── Given data
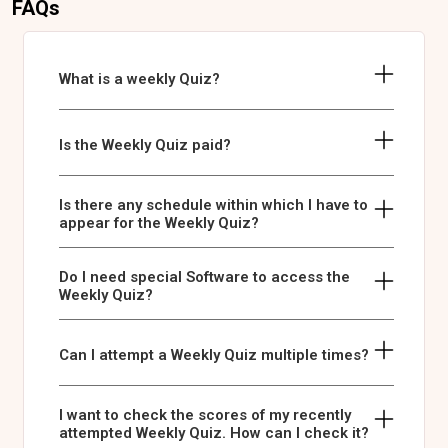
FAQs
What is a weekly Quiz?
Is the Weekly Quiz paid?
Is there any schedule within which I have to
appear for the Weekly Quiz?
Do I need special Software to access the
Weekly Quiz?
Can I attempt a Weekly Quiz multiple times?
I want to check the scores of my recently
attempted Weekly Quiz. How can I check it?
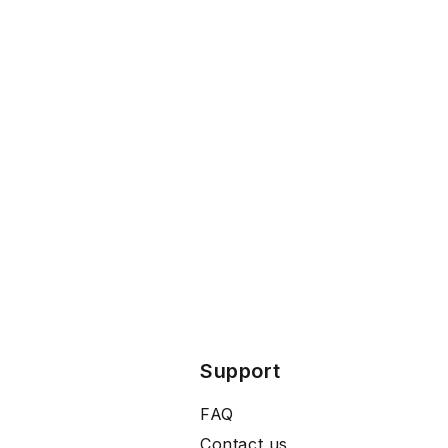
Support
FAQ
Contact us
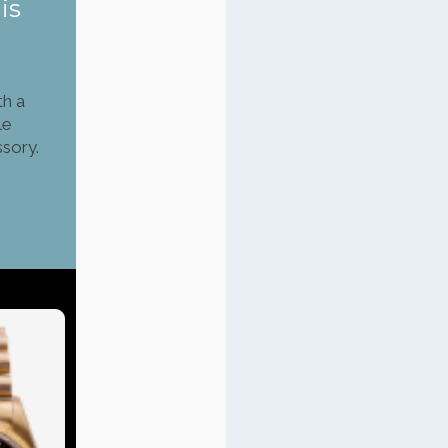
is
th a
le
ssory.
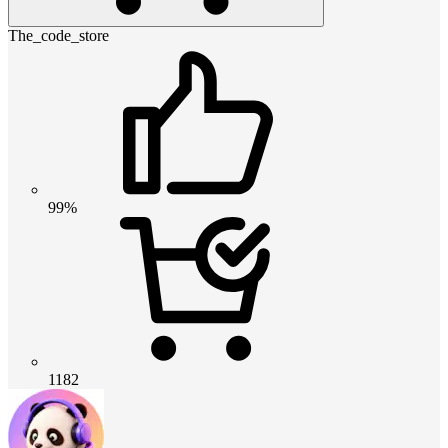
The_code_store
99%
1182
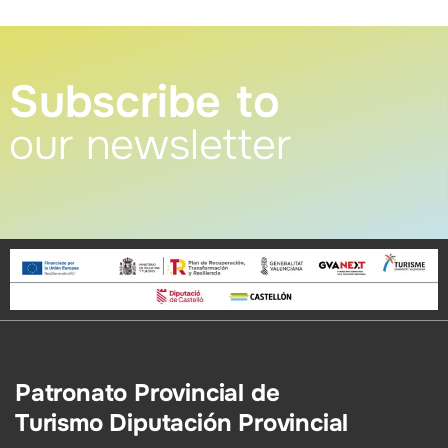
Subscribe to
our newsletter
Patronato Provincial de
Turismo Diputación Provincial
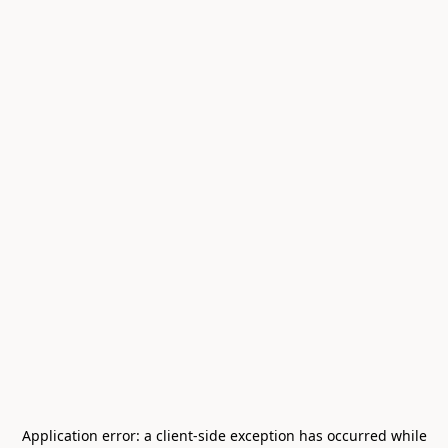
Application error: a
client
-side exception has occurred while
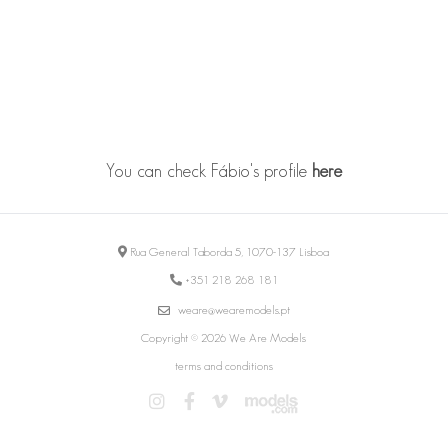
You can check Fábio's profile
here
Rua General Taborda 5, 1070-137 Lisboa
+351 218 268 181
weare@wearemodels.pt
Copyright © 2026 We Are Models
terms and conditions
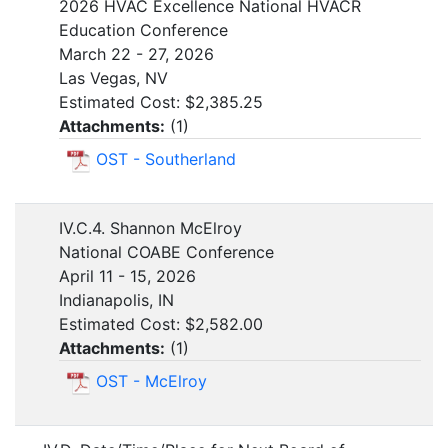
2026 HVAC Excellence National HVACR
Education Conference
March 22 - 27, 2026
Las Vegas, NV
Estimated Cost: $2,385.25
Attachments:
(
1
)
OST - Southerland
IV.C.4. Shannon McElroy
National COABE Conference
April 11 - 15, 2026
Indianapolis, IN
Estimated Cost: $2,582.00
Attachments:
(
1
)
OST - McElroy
────
Work to complete: Without carrying over any pictures, retype the records above exactly.

Result for this task:
FAQs
What is a weekly Quiz?
Is the Weekly Quiz paid?
Is there any schedule within which I have to
appear for the Weekly Quiz?
Do I need special Software to access the
Weekly Quiz?
Can I attempt a Weekly Quiz multiple times?
I want to check the scores of my recently
attempted Weekly Quiz. How can I check it?
Support
FAQ
Contact us
is
th a
le
ssory.
The_code_store
99%
1182
Subscribe to
our newsletter
Patronato Provincial de
Turismo Diputación Provincial
Application error: a
client
-side exception has occurred while
You can check Fábio's profile
here
Rua General Taborda 5, 1070-137 Lisboa
+351 218 268 181
weare@wearemodels.pt
Copyright © 2026 We Are Models
terms and conditions
2026 HVAC Excellence National HVACR
Education Conference
March 22 - 27, 2026
Las Vegas, NV
Estimated Cost: $2,385.25
Attachments:
(
1
)
OST - Southerland
IV.C.4. Shannon McElroy
National COABE Conference
April 11 - 15, 2026
Indianapolis, IN
Estimated Cost: $2,582.00
Attachments:
(
1
)
OST - McElroy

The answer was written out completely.